The Last Col

I had real mixed feelings as I guided Baby from Como this morning.

With Mrs Dookes flying out to be with me, I had to pause, draw breath, stop being self-centred and only thinking of motorbikes for a few days. I’ve got to admit that despite it being quite a difference from my normal road-trip ‘modus operandi,’ it worked superbly and the break from riding did help recharge the old Dookes batteries! On the other hand, I was just about ready to get rolling again by this morning, there’s only so many pastel shaded salmon coloured houses with tile roofs that I can cope with looking at!

There is just one funny thing though, after three days of not riding it came as a bit of a shock just how heavy Baby really is! I supposed I’d got so used to her massive bulk that I’d forgotten how bloody awkward she can be at slow speeds and on indifferent road surfaces, like stone cobbles! Thank you Como for reminding me of that!

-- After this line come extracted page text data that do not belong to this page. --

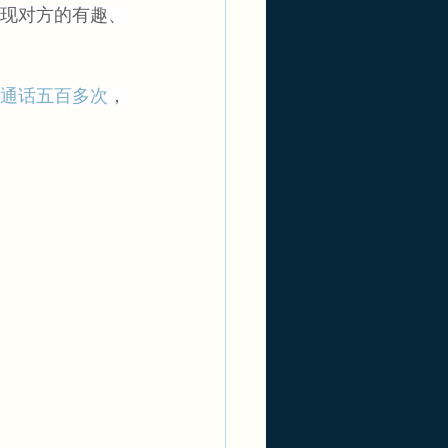
现对方的有趣、
通话五百多次
，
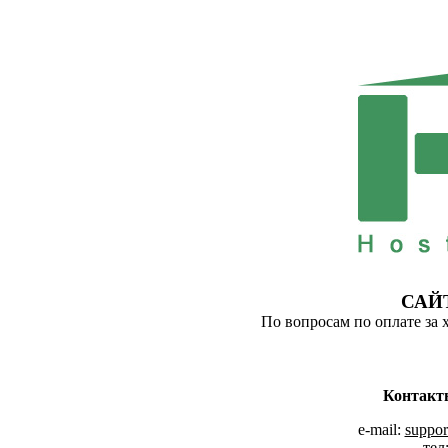
САЙ
По вопросам по оплате за 
Контакт
e-mail:
suppor
тел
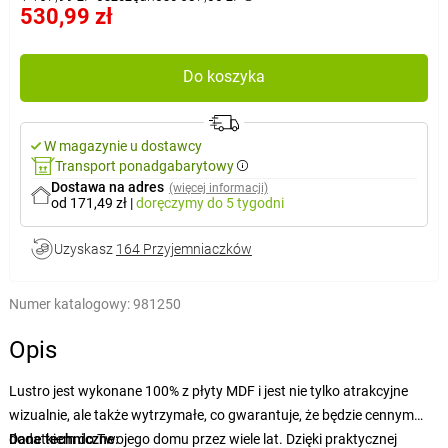
530,99 zł
Do koszyka
W magazynie u dostawcy
Transport ponadgabarytowy
Dostawa na adres
(więcej informacji)
od 171,49 zł
|
doręczymy
do 5 tygodni
Uzyskasz
164 Przyjemniaczków
Numer katalogowy:
981250
Opis
Lustro jest wykonane 100% z płyty MDF i jest nie tylko atrakcyjne
wizualnie, ale także wytrzymałe, co gwarantuje, że będzie cennym
dodatkiem do Twojego domu przez wiele lat. Dzięki praktycznej
Dane techniczne:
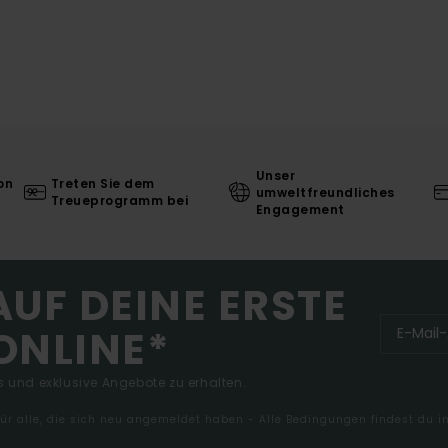
Unser
on
Treten Sie dem
umweltfreundliches
Treueprogramm bei
Engagement
AUF DEINE ERSTE
ONLINE*
 und exklusive Angebote zu erhalten.
 für alle, die sich neu angemeldet haben - Alle Bedingungen findest du 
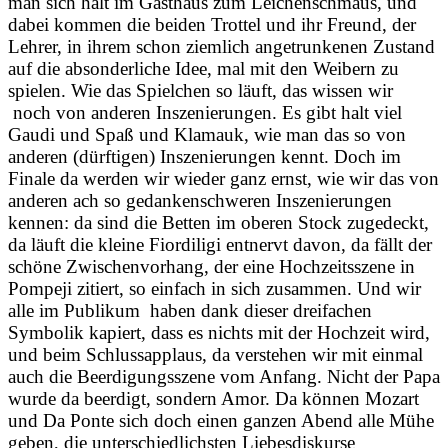
man sich halt im Gasthaus zum Leichenschmaus, und
dabei kommen die beiden Trottel und ihr Freund, der
Lehrer, in ihrem schon ziemlich angetrunkenen Zustand
auf die absonderliche Idee, mal mit den Weibern zu
spielen. Wie das Spielchen so läuft, das wissen wir
noch von anderen Inszenierungen. Es gibt halt viel
Gaudi und Spaß und Klamauk, wie man das so von
anderen (dürftigen) Inszenierungen kennt. Doch im
Finale da werden wir wieder ganz ernst, wie wir das von
anderen ach so gedankenschweren Inszenierungen
kennen: da sind die Betten im oberen Stock zugedeckt,
da läuft die kleine Fiordiligi entnervt davon, da fällt der
schöne Zwischenvorhang, der eine Hochzeitsszene in
Pompeji zitiert, so einfach in sich zusammen. Und wir
alle im Publikum haben dank dieser dreifachen
Symbolik kapiert, dass es nichts mit der Hochzeit wird,
und beim Schlussapplaus, da verstehen wir mit einmal
auch die Beerdigungsszene vom Anfang. Nicht der Papa
wurde da beerdigt, sondern Amor. Da können Mozart
und Da Ponte sich doch einen ganzen Abend alle Mühe
geben, die unterschiedlichsten Liebesdiskurse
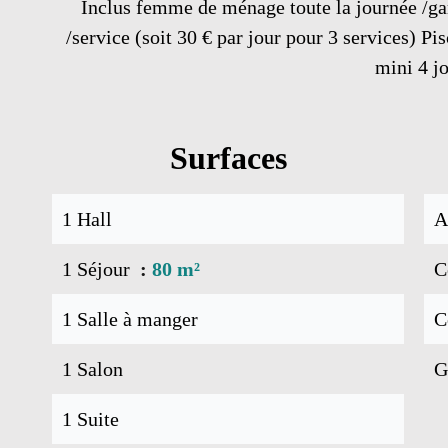
Inclus femme de ménage toute la journée /g
/service (soit 30 € par jour pour 3 services) Pis
mini 4 j
Surfaces
1 Hall
A
1 Séjour
80 m²
C
1 Salle à manger
C
1 Salon
G
1 Suite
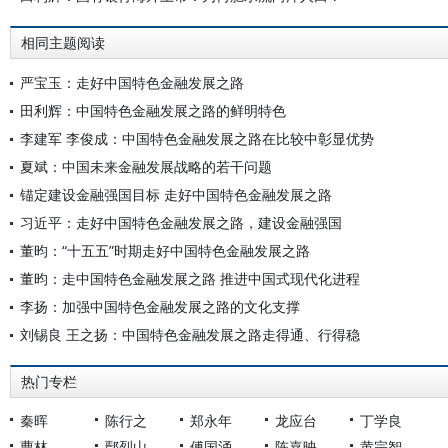
相同主题阅读
严宝玉：走好中国特色金融发展之路
田利辉：中国特色金融发展之路的鲜明特色
李建军 李俊成：中国特色金融发展之路在比较中彰显优势
夏斌：中国未来金融发展战略的若干问题
锚定建设金融强国目标 走好中国特色金融发展之路
习近平：走好中国特色金融发展之路，建设金融强国
董昀：“十五五”时期走好中国特色金融发展之路
董昀：走中国特色金融发展之路 推进中国式现代化进程
李扬：加强中国特色金融发展之路的文化支撑
刘锡良 王之扬：中国特色金融发展之路走得通、行得稳
热门专栏
秦晖
陈行之
郑永年
龙应台
丁学良
曹林
鄢烈山
傅国涌
陈嘉映
黄宗智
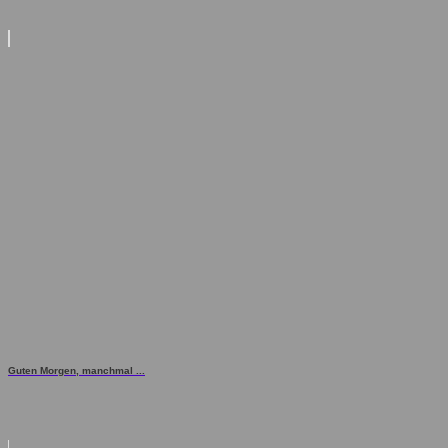
Guten Morgen, manchmal ...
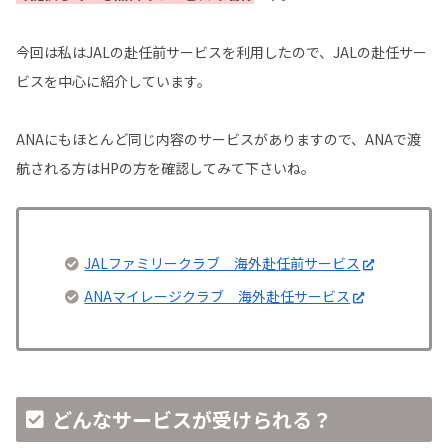
今回は私はJALの赴任前サービスを利用したので、JALの赴任サー
ビスを中心に紹介しています。
ANAにもほとんど同じ内容のサービスがありますので、ANAで渡
航される方はHPの方を確認してみて下さいね。
JALファミリークラブ 海外赴任前サービス
ANAマイレージクラブ 海外赴任サービス
どんなサービスが受けられる？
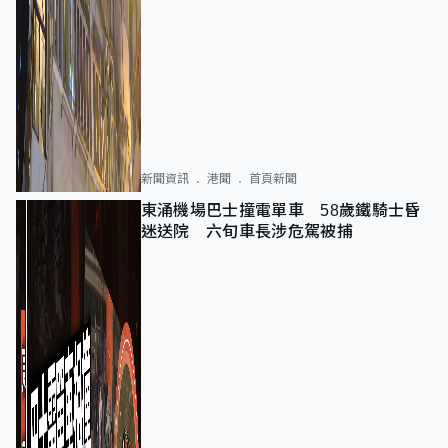
新聞資訊
港聞
首頁新聞
東涌機場巴士撞電單車 58歲鐵騎士昏
迷送院 六旬車長涉危駕被捕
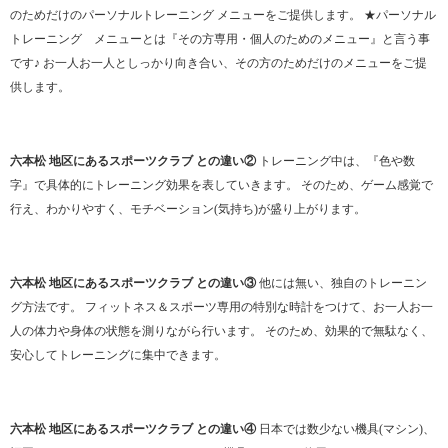
のためだけのパーソナルトレーニング メニューをご提供します。 ★パーソナル
トレーニング メニューとは『その方専用・個人のためのメニュー』と言う事
です♪ お一人お一人としっかり向き合い、その方のためだけのメニューをご提
供します。
六本松 地区にあるスポーツクラブ との違い②
トレーニング中は、『色や数
字』で具体的にトレーニング効果を表していきます。 そのため、ゲーム感覚で
行え、わかりやすく、モチベーション(気持ち)が盛り上がります。
六本松 地区にあるスポーツクラブ との違い③
他には無い、独自のトレーニン
グ方法です。 フィットネス＆スポーツ専用の特別な時計をつけて、お一人お一
人の体力や身体の状態を測りながら行います。 そのため、効果的で無駄なく、
安心してトレーニングに集中できます。
六本松 地区にあるスポーツクラブ との違い④
日本では数少ない機具(マシン)、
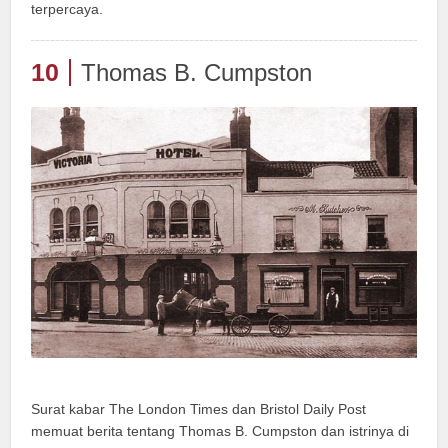
terpercaya.
10
Thomas B. Cumpston
Surat kabar The London Times dan Bristol Daily Post
memuat berita tentang Thomas B. Cumpston dan istrinya di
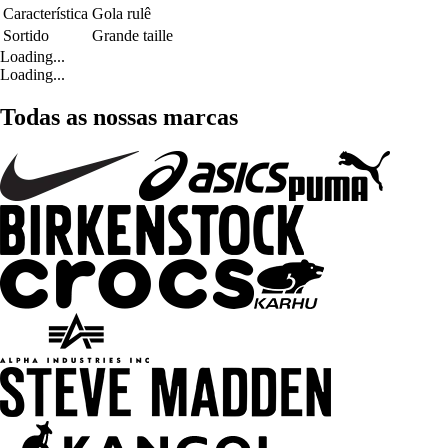
Característica
Gola rulê
Sortido
Grande taille
Loading...
Loading...
Todas as nossas marcas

Once we got on the open road I was able to relax a tad, if one can ever relax when riding on an Italian Autostrada! Now don’t get me wrong, the Italian motorways are not in my opinion inherently more dangerous than any other high-speed trunk road found throughout Western Europe, you just have to approach them a bit differently. For example, apart from lane one the other lanes have strict minimum speeds and frankly you be crazy to ignore that. What the Autostrada really does is make people use their mirrors properly, not lane hog and anticipate well in advance. True you will see bonkers things occasionally, but tell me a motorway anywhere where you don’t! The only unfortunate thing about the Autostradas is that the majority of them are toll roads and not cheap ones either, so whilst they undoubtably save time you pay for it!

Leaving Como we headed South, skirted Milan and struck out East to Turin where we took the A32 towards the French border.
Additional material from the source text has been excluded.